The Dayak in Sarawak, Orang Asal i.e. indigenous or Native, are puzzled by the term Bumiputera Sarawak and see it as nothing less than reducing them to less than full citizenship, sort of 2nd class citizens or subjects.
“I strongly oppose the term ‘Bumiputera Sarawak’ as I have strongly opposed the words ‘lain-lain’ as the Dayaks will remain as ‘2nd class’ Bumiputera under any other term,” agreed lawyer and Ba’Kelalan Assemblyman Baru Bian.
He was commenting on a Barisan Nasional Youth Resolution on Saturday in Kuching for the immediate removal of the offensive term “lain-lain” in official forms and replaced with “Bumiputera Sarawak” and “Bumiputera Sabah” to classify the Dayak and KadazanDusunMurut respectively.
Baru, among the Dayak leaders who spoke up on a longstanding issue, said there was no reason why the Dayak should not be classified according to their ethnicity.
“Why do we have to use Bumiputera Sarawak? asked Baru who is also Pakatan Rakyat Sarawak chairman. “Does the Bumiputera term include the Malays in the peninsula? If yes, then the problem of 2nd class Bumiputera arises.”
The Sarawak Dayak Graduates Association (SDGA), likewise, said that “lain-lain” should be dropped from official forms.
“The policy to categorize the Dayaks as ‘lain-lain’ is one of the government’s policies that have become a stumbling block to Dayak progress,” read a media update from the association. “The word ‘Dayak’ should replace ‘lain-lain’.”

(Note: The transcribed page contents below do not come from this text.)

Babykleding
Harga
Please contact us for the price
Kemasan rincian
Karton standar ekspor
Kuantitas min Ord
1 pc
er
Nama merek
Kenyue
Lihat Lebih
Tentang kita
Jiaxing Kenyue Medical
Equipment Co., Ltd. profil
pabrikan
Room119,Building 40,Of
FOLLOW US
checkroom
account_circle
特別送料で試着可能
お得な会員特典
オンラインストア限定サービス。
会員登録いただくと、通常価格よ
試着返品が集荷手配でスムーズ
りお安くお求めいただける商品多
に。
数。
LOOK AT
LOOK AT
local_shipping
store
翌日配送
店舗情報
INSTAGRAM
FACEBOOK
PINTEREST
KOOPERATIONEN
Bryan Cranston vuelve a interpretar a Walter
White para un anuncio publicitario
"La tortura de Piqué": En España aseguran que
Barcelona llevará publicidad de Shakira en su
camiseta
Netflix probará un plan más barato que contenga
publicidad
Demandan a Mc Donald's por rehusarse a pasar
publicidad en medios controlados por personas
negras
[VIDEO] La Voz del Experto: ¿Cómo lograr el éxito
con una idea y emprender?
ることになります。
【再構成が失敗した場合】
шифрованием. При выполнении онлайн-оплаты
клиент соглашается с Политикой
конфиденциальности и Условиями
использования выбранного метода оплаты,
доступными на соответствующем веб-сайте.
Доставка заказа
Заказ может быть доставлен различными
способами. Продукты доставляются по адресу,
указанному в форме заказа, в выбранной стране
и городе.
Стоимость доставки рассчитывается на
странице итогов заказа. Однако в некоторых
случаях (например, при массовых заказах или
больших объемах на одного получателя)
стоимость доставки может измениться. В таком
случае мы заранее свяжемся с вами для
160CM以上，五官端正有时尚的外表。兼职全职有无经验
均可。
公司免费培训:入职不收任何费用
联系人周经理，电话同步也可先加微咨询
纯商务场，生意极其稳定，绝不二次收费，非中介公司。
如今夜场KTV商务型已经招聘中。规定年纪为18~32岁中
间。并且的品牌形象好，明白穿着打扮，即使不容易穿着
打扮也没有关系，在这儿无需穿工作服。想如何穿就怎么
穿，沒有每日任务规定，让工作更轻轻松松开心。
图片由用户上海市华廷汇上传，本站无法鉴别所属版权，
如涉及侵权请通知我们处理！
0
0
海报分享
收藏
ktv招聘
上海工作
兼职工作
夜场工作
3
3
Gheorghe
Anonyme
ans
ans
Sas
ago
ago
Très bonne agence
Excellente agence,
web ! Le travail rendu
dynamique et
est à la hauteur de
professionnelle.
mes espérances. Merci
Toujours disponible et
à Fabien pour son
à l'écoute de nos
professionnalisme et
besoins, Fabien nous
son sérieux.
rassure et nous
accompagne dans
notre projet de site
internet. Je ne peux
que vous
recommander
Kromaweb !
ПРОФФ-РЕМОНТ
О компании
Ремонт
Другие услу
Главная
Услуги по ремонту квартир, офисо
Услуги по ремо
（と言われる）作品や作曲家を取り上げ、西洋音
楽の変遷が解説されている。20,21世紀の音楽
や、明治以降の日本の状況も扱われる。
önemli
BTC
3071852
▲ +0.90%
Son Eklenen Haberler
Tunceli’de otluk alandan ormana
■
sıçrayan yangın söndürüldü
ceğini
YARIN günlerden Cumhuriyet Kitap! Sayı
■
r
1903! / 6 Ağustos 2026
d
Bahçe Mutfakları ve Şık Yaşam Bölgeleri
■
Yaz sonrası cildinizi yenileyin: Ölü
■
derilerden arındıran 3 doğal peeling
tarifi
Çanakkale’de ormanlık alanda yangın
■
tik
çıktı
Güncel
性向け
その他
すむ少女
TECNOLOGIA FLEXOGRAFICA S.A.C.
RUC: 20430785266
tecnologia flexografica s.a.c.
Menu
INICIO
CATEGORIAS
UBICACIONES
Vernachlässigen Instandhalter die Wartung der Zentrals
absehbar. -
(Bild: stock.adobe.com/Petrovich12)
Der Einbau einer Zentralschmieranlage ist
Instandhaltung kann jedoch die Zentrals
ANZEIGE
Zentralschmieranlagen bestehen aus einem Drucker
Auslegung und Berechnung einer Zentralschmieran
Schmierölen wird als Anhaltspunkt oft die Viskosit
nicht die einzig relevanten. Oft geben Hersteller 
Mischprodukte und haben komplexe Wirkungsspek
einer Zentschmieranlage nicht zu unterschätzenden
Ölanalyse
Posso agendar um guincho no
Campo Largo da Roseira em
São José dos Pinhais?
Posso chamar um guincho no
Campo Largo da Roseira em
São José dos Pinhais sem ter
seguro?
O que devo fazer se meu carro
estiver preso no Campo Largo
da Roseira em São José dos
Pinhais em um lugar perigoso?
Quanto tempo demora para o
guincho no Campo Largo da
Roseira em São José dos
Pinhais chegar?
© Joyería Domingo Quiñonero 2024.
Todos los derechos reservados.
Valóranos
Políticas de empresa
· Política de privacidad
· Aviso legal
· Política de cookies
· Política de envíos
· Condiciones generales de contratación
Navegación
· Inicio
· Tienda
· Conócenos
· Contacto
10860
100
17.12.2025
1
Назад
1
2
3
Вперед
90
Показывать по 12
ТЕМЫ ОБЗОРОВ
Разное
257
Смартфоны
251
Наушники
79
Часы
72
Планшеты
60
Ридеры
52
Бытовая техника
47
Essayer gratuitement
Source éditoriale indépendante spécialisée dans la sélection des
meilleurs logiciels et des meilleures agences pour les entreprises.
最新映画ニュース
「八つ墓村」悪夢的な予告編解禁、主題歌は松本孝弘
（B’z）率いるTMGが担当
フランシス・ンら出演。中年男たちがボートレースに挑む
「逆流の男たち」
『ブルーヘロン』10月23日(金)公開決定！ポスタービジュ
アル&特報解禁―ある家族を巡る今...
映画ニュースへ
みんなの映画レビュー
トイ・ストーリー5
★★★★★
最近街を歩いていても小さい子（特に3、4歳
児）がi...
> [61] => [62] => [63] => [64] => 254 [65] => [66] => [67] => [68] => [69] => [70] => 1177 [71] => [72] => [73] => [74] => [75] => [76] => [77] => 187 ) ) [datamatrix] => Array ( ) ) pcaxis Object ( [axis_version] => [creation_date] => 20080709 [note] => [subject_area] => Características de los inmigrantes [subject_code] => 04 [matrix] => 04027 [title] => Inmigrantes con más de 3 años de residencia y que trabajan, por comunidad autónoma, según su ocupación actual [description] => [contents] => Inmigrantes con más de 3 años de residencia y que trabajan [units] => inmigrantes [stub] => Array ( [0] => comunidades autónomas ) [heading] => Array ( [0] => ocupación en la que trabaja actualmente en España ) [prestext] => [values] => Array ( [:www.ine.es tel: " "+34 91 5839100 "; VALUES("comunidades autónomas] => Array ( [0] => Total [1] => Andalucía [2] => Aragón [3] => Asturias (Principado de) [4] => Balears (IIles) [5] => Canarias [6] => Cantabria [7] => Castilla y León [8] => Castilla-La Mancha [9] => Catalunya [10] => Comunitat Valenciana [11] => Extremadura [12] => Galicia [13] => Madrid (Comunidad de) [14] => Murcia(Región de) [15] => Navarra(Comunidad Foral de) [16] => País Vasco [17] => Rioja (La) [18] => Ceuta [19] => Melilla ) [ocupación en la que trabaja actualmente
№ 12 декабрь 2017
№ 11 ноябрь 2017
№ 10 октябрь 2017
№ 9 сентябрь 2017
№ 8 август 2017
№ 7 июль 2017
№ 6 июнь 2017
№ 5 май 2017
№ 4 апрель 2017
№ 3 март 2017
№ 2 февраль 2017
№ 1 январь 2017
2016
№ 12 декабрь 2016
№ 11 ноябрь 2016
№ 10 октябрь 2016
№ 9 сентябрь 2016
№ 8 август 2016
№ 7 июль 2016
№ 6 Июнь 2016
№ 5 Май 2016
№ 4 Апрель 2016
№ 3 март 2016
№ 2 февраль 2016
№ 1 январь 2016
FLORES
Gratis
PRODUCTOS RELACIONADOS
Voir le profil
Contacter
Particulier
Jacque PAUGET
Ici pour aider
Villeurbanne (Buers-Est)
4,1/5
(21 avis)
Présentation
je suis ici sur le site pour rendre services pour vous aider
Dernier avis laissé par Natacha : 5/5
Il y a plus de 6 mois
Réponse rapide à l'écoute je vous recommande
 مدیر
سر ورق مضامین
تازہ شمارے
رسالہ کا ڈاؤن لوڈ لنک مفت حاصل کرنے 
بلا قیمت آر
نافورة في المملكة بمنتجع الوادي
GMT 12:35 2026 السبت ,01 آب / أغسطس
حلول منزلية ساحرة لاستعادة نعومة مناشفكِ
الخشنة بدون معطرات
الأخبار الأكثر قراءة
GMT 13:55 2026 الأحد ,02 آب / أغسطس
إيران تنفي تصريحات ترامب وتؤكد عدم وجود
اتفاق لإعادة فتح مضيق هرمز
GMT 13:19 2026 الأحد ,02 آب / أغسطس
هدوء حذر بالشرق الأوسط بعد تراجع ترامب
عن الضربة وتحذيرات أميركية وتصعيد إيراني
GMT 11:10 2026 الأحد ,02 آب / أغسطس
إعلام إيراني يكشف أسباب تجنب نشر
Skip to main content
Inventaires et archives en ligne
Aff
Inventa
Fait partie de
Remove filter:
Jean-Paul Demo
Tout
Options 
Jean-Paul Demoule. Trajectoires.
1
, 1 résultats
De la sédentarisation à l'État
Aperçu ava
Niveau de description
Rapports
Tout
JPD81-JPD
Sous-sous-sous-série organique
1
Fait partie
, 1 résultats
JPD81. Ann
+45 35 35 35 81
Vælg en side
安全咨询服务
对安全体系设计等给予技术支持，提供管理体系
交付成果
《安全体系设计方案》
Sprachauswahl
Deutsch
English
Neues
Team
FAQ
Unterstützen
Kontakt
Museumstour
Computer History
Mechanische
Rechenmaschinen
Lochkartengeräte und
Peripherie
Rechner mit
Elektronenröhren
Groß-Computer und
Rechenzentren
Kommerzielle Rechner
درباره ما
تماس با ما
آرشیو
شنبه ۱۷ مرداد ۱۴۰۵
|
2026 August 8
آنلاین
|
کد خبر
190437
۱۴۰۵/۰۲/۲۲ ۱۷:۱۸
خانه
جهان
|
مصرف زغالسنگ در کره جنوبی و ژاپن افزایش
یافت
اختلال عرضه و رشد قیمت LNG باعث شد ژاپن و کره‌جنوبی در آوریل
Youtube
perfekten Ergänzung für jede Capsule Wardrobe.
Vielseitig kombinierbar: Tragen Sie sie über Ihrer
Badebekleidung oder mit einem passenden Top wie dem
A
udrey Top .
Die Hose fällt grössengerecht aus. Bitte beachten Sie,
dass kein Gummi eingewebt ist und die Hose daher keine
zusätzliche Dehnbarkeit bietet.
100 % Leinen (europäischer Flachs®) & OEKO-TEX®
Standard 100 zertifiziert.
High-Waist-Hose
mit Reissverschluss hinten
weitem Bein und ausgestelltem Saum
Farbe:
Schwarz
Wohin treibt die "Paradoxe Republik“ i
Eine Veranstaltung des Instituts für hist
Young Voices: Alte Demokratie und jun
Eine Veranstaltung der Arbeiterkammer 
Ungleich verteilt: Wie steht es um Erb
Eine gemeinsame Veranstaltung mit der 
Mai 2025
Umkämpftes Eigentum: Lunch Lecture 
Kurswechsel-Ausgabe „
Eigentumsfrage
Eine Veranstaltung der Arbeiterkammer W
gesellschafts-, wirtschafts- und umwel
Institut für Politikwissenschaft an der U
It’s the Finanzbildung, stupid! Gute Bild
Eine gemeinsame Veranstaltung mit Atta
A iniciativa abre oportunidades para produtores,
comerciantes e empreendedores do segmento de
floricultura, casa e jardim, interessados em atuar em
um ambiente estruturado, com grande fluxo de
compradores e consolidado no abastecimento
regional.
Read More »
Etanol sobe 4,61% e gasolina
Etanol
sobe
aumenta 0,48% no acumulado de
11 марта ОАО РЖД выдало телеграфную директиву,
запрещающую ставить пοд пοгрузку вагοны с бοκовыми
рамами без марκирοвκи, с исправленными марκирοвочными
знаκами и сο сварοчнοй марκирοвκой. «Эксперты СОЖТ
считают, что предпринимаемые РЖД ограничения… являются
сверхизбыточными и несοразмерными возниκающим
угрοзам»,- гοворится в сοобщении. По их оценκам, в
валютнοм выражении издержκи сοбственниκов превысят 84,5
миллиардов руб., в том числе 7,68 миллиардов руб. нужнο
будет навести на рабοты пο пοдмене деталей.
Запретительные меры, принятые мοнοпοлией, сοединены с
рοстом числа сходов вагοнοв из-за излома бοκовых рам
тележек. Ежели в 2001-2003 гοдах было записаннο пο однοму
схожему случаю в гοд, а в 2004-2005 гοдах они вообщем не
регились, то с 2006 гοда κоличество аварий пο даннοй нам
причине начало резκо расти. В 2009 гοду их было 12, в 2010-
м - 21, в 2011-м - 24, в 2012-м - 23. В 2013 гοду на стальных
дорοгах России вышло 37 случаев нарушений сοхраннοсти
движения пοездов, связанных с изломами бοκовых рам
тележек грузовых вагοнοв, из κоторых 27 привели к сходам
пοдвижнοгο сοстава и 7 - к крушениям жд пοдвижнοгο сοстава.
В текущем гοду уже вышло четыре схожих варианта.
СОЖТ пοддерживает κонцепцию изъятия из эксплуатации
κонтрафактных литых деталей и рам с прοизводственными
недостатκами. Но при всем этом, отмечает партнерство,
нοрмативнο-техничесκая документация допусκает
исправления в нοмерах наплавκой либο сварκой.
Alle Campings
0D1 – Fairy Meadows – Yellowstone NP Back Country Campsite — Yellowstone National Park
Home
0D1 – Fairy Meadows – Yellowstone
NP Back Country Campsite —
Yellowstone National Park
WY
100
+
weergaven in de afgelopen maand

NCR activist Nicholas Bawin recalled that a National Unity Committee discussed the “lain-lain” issue some years ago but nothing came out of the meeting.
“I told the forum how we could not achieve unity when Dayaks and KadazanDusunMuruts are termed ‘lain-lain’,” said Nicholas who is also Lubok Antu PKR division chairperson. “Lain-lain is not in the law.”
Mengga Mikui, the Dayak National Congress (DNC) President, said that “Bumiputera Sarawak” and “lain-lain” are equally offensive terms, the former being too vague while the latter meant nothing.
The term “Dayak” covers Natives in Sabah, Sarawak and Kalimantan, he added, in echoing the stand taken by the Pan-Borneo Dayak Forum headed by Bingkor Assemblyman Jeffrey Kitingan.
“The term Dayak can be qualified, for example, as Dayak Dusun, Dayak Kadazan, and Dayak Murut in Sabah,” he stressed.
“In Sarawak, it can be Dayak Iban, Dayak Bidayuh, Dayak Melanau and Dayak Orang Ulu.”
He did not say where this leaves the Sarawak Malays, classified in this manner by the Brooke Dynasty of White Rajahs in taking a leaf from the British in the peninsula. The British codified the term Malay to cover the Muslims from Sulawesi, Java and Sumatra whom they found in the peninsula speaking in Malay to communicate with each other.
The Sarawak Malays are mainly Bidayuh and Iban living along the coast who became Muslims.
The term Bumiputera is not law either.
It was first Malaysian Prime Minister Tunku Abdul Rahman who coined the term Bumiputera as an umbrella political term to bring the Orang Asal in Sabah and Sarawak, the Orang Asli in the peninsula and the Malays under one classification.